:: Dataset records ::

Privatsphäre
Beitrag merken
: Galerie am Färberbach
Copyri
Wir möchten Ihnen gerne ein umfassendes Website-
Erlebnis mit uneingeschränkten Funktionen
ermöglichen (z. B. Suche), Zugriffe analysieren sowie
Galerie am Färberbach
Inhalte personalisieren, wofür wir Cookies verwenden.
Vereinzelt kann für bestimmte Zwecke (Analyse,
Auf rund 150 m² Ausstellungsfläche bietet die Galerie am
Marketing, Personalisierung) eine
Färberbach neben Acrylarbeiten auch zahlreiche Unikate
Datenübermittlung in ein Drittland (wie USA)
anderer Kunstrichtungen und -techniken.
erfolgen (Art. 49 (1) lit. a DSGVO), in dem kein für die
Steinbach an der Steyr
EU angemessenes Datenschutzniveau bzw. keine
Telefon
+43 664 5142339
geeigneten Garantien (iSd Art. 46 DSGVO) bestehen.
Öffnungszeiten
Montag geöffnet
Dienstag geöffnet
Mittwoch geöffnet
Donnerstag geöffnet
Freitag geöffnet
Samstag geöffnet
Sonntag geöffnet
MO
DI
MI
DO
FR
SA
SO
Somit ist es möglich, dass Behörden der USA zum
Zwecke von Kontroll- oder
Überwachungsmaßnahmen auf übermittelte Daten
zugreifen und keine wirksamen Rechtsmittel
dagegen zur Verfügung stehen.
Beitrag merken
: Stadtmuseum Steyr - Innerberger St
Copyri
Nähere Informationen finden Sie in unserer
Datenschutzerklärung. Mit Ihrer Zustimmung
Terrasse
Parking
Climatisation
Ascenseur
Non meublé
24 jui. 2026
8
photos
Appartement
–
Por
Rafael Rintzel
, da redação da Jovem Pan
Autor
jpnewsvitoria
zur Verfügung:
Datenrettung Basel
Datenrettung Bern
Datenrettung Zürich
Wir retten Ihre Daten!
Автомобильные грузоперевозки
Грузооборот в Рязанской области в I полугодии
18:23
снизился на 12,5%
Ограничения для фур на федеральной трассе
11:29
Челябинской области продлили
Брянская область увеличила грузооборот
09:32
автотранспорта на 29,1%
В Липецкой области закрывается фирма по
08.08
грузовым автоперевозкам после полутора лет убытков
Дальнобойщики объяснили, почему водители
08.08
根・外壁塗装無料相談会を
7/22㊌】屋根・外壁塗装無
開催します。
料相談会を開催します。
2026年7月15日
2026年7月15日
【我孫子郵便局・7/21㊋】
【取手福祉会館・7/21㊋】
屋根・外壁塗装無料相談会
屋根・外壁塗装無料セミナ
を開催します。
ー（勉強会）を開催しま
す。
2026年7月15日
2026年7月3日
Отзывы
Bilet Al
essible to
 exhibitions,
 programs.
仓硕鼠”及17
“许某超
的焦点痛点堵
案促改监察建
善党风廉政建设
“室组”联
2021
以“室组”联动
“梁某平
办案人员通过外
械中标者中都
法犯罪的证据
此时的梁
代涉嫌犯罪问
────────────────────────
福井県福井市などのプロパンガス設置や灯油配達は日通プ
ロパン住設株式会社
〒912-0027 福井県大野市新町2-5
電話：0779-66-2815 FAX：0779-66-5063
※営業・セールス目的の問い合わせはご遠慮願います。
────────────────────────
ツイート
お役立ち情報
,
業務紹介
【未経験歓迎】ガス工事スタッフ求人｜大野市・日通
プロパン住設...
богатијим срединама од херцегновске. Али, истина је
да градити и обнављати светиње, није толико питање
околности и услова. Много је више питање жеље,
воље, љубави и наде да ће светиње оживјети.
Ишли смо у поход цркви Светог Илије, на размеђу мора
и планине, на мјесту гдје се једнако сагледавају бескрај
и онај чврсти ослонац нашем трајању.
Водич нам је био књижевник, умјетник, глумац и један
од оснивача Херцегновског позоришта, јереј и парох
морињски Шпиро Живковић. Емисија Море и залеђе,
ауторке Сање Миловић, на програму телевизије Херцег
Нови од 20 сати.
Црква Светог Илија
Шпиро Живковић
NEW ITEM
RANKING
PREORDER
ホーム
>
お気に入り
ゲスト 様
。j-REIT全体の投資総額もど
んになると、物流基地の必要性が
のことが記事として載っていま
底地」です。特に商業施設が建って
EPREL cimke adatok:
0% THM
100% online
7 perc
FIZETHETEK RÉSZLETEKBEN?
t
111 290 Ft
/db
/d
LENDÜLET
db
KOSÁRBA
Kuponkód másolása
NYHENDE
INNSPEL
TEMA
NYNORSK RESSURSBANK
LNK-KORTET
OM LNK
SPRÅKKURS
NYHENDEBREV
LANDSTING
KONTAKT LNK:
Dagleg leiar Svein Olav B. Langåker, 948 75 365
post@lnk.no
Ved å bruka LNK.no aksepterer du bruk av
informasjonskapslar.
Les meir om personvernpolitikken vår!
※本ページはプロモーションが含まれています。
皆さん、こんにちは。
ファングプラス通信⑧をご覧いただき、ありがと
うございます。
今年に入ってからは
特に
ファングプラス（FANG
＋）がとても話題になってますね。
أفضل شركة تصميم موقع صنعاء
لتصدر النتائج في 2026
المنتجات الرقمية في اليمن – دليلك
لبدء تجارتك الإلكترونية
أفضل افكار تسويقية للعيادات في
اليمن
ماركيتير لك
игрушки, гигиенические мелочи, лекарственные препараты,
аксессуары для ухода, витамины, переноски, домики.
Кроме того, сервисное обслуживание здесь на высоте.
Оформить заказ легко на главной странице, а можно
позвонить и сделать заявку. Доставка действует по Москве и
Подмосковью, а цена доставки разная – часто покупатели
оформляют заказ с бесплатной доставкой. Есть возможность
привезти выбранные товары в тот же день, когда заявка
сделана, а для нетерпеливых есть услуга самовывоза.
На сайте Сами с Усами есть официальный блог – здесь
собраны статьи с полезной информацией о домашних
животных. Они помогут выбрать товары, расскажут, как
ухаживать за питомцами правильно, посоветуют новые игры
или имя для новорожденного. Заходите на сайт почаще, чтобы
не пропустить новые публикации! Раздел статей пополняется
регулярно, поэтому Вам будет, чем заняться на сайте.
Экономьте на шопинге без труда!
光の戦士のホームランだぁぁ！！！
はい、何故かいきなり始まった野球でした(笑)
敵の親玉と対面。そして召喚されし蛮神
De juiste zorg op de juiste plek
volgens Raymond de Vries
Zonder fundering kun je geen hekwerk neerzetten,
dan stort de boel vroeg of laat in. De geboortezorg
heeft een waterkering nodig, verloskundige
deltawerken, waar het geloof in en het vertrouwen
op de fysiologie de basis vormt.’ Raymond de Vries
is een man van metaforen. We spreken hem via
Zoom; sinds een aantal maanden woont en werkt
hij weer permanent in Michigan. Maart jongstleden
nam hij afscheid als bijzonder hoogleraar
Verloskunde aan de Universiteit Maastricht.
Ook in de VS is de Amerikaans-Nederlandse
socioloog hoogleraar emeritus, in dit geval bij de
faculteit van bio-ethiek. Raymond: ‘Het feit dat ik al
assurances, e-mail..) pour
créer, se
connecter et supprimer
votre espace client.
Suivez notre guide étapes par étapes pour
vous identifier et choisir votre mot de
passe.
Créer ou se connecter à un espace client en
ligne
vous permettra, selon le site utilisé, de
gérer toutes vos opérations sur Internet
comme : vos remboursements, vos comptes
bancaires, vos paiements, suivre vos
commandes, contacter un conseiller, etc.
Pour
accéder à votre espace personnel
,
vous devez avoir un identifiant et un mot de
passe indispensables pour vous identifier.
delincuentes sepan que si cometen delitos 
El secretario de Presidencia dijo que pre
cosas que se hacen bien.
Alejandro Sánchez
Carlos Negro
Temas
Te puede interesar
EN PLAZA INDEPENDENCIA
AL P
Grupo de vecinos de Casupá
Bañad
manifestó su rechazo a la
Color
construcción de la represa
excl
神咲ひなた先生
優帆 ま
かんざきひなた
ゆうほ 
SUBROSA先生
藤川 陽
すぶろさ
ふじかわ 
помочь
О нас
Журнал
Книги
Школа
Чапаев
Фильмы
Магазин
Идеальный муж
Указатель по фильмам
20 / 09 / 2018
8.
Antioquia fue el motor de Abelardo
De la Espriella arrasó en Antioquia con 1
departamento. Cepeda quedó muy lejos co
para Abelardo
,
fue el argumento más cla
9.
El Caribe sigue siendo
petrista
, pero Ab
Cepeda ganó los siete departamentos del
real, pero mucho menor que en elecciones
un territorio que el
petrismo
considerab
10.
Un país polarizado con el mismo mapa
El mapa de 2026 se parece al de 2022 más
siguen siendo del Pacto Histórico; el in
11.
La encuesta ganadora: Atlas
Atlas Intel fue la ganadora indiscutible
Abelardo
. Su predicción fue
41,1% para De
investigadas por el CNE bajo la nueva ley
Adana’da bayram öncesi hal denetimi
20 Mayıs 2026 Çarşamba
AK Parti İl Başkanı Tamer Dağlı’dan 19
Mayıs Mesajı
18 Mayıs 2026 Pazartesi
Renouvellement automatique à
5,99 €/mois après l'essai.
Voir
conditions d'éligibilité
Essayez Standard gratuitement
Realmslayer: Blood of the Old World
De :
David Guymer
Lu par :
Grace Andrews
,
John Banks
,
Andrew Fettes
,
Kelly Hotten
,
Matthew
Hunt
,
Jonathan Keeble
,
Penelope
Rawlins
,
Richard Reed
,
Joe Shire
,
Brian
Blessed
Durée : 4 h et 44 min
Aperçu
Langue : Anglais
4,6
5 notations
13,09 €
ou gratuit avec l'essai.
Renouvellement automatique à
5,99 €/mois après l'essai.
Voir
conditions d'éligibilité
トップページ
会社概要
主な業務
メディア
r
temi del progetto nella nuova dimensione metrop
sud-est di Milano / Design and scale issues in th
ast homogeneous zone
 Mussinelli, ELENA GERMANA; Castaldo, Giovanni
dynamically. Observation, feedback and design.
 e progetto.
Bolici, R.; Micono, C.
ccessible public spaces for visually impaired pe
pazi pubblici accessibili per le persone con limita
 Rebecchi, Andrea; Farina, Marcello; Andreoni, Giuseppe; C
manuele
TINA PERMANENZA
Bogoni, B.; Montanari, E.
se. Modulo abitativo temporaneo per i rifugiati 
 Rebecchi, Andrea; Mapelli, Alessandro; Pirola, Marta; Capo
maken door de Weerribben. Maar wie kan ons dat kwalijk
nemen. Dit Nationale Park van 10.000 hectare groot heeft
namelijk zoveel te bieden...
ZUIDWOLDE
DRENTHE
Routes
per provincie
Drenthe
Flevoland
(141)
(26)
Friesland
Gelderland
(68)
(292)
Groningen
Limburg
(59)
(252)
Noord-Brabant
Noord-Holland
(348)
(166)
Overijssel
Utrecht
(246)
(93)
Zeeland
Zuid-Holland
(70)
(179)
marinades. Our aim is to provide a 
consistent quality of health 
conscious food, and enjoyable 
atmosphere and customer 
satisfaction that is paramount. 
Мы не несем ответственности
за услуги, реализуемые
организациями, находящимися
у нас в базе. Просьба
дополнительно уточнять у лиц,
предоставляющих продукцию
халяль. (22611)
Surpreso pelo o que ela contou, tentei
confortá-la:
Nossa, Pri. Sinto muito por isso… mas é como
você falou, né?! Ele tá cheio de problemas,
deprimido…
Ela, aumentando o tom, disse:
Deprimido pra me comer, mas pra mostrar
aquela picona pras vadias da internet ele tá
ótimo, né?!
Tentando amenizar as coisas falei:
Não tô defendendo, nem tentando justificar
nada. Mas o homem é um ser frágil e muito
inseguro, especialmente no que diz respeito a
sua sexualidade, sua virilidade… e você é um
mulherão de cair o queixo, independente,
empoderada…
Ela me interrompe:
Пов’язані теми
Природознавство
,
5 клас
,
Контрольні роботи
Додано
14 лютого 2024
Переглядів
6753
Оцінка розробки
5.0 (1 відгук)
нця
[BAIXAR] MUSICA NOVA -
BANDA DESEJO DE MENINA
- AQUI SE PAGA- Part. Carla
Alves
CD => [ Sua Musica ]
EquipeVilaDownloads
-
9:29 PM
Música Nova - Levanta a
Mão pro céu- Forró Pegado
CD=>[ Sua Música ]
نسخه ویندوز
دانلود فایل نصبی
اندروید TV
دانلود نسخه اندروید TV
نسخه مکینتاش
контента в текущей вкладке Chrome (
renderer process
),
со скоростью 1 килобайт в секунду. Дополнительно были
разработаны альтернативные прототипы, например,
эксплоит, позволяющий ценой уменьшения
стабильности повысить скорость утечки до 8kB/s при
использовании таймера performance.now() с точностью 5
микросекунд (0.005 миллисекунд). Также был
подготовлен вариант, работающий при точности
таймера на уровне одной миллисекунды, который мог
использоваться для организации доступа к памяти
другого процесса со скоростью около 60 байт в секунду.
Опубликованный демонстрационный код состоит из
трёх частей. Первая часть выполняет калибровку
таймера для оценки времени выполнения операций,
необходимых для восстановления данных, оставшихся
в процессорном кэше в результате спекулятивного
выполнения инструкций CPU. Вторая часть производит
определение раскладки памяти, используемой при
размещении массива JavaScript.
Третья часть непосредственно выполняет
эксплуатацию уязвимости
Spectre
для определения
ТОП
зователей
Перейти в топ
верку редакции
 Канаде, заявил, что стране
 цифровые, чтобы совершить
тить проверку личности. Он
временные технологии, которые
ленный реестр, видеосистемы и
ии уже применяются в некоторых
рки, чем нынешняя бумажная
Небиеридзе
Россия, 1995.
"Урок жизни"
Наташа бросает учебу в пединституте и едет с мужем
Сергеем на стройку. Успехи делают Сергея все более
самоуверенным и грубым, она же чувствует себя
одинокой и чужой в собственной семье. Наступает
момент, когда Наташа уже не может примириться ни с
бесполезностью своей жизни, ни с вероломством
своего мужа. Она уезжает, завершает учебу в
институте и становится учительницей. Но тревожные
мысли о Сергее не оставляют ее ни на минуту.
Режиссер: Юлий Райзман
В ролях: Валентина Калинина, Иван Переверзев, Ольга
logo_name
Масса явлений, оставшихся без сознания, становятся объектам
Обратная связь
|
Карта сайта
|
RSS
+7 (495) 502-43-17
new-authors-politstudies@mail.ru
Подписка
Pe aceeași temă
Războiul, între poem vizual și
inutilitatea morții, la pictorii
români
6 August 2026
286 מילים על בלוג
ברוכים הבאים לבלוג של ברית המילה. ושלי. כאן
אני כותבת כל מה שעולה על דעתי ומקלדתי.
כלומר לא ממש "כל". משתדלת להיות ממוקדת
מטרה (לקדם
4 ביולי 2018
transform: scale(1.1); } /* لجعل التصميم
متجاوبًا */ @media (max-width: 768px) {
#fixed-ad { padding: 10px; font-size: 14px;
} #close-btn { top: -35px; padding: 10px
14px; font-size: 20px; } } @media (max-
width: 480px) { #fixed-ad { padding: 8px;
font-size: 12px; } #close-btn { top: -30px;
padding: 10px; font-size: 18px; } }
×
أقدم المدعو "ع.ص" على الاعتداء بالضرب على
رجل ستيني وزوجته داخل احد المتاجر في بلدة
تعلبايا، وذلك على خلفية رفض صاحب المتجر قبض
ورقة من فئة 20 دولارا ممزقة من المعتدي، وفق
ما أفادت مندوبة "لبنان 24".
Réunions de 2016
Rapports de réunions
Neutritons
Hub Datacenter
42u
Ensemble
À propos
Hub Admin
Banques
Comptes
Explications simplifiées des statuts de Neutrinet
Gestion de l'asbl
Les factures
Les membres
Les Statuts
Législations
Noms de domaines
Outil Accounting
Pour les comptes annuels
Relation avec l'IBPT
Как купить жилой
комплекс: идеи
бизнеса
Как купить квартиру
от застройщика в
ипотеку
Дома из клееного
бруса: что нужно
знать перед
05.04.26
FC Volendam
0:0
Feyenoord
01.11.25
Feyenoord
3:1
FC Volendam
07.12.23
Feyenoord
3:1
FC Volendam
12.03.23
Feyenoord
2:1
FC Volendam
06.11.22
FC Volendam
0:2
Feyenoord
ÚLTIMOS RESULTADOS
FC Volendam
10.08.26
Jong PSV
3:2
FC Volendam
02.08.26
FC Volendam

:::

» Problem statement
Which lines in the listing hold the word "выполнения"? Copy them out.

» Answer to this exercise
таймера для оценки времени выполнения операций,
выполнения инструкций CPU. Вторая часть производит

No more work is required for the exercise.